# Data for this exercise
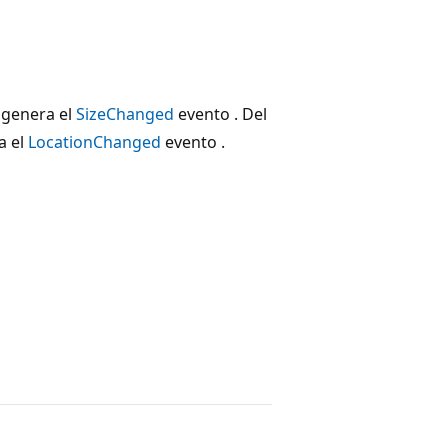
e genera el
SizeChanged
evento . Del
a el
LocationChanged
evento .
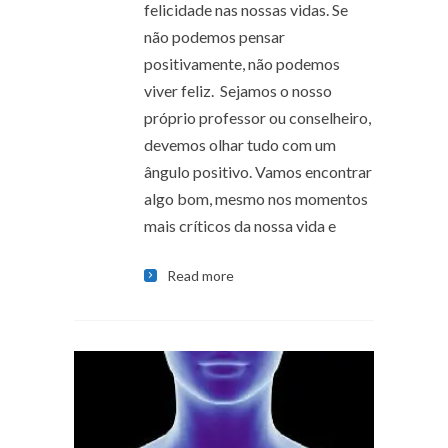
felicidade nas nossas vidas. Se
não podemos pensar
positivamente, não podemos
viver feliz. Sejamos o nosso
próprio professor ou conselheiro,
devemos olhar tudo com um
ângulo positivo. Vamos encontrar
algo bom, mesmo nos momentos
mais críticos da nossa vida e
Read more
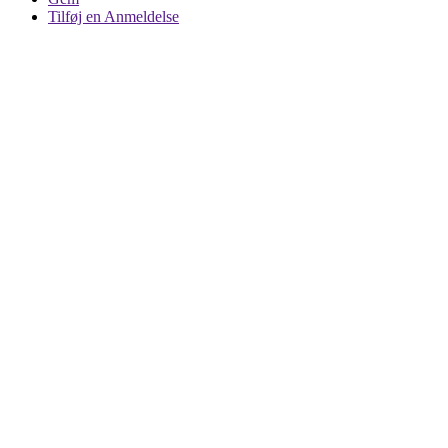
Tilføj en Anmeldelse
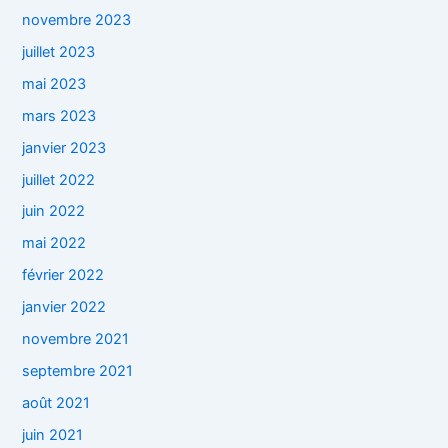
novembre 2023
juillet 2023
mai 2023
mars 2023
janvier 2023
juillet 2022
juin 2022
mai 2022
février 2022
janvier 2022
novembre 2021
septembre 2021
août 2021
juin 2021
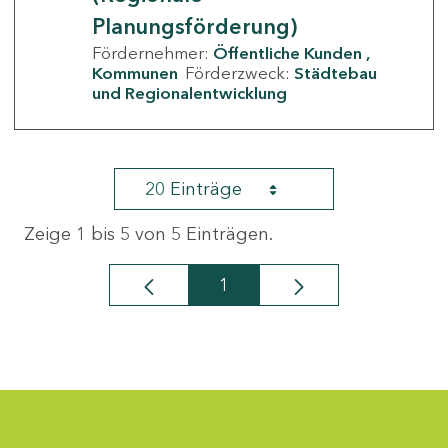
Planungsförderung)
Fördernehmer:
Öffentliche Kunden
Kommunen
Förderzweck:
Städtebau
und Regionalentwicklung
20 Einträge
Zeige 1 bis 5 von 5 Einträgen.
1
Seite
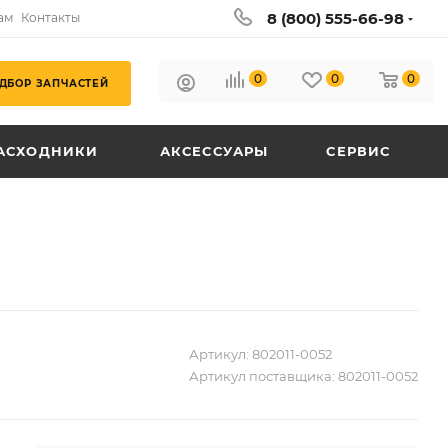
8 (800) 555-66-98
ам
Контакты
0
0
0
ДБОР ЗАПЧАСТЕЙ
АСХОДНИКИ
АКСЕССУАРЫ
СЕРВИС
Артикул:
802011-0052
Артикул поставщика:
802011-0052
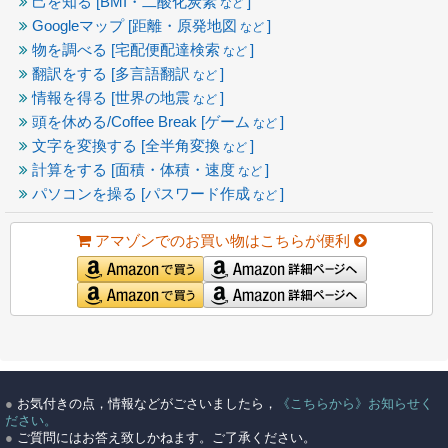
己を知る [BMI・二酸化炭素
]
など
Googleマップ [距離・原発地図
]
など
物を調べる [宅配便配達検索
]
など
翻訳をする [多言語翻訳
]
など
情報を得る [世界の地震
]
など
頭を休める/Coffee Break [ゲーム
]
など
文字を変換する [全半角変換
]
など
計算をする [面積・体積・速度
]
など
パソコンを操る [パスワード作成
]
など
アマゾンでのお買い物はこちらが便利
●
お気付きの点，情報などがごさいましたら，
《こちらから》お知らせく
ださい。
●
ご質問にはお答え致しかねます。ご了承ください。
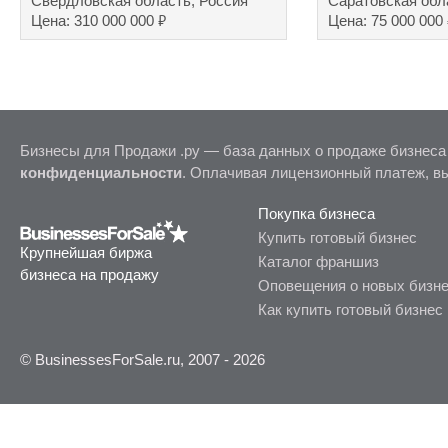
Свердловская область, Россия
Саратовская обл
₽
Цена: 310 000 000
Цена: 75 000 000
Бизнесы для Продажи .ру — база данных о продаже бизнеса
конфиденциальности
. Оплачивая лицензионный платеж, в
Покупка бизнеса
Купить готовый бизнес
Крупнейшая биржа
Каталог франшиз
бизнеса на продажу
Оповещения о новых бизн
Как купить готовый бизнес
© BusinessesForSale.ru, 2007 - 2026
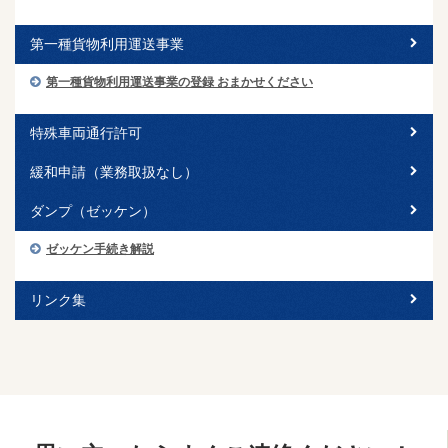
第一種貨物利用運送事業
第一種貨物利用運送事業の登録 おまかせください
特殊車両通行許可
緩和申請（業務取扱なし）
ダンプ（ゼッケン）
ゼッケン手続き解説
リンク集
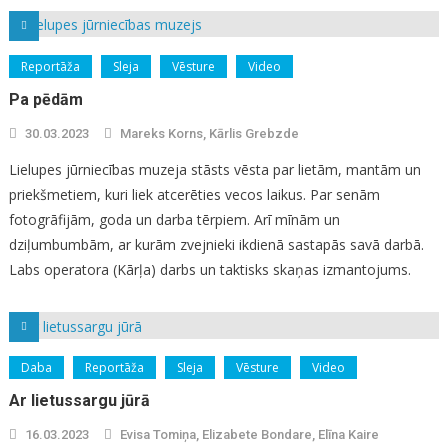
Reportāža
Sleja
Vēsture
Video
Pa pēdām
30.03.2023
Mareks Korns, Kārlis Grebzde
Lielupes jūrniecības muzeja stāsts vēsta par lietām, mantām un
priekšmetiem, kuri liek atcerēties vecos laikus. Par senām
fotogrāfijām, goda un darba tērpiem. Arī mīnām un
dziļumbumbām, ar kurām zvejnieki ikdienā sastapās savā darbā.
Labs operatora (Kārļa) darbs un taktisks skaņas izmantojums.
Daba
Reportāža
Sleja
Vēsture
Video
Ar lietussargu jūrā
16.03.2023
Evisa Tomiņa, Elizabete Bondare, Elīna Kaire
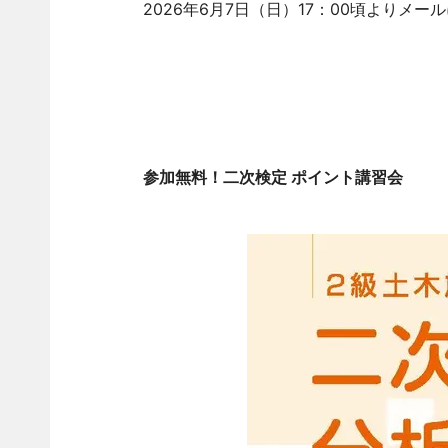
2026年6月7日（日）17：00頃よりメ
参加無料！二次検定 ポイント講習会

# Task
Take the line that contains "Mareks Korns, Kārlis Grebzde" as the first and the last line of the records as the end, and please quote those lines exactly, pictures omitted.

# Result
Mareks Korns, Kārlis Grebzde
Lielupes jūrniecības muzeja stāsts vēsta par lietām, mantām un
priekšmetiem, kuri liek atcerēties vecos laikus. Par senām
fotogrāfijām, goda un darba tērpiem. Arī mīnām un
dziļumbumbām, ar kurām zvejnieki ikdienā sastapās savā darbā.
Labs operatora (Kārļa) darbs un taktisks skaņas izmantojums.
Daba
Reportāža
Sleja
Vēsture
Video
Ar lietussargu jūrā
16.03.2023
Evisa Tomiņa, Elizabete Bondare, Elīna Kaire
2026年6月7日（日）17：00頃よりメ
参加無料！二次検定 ポイント講習会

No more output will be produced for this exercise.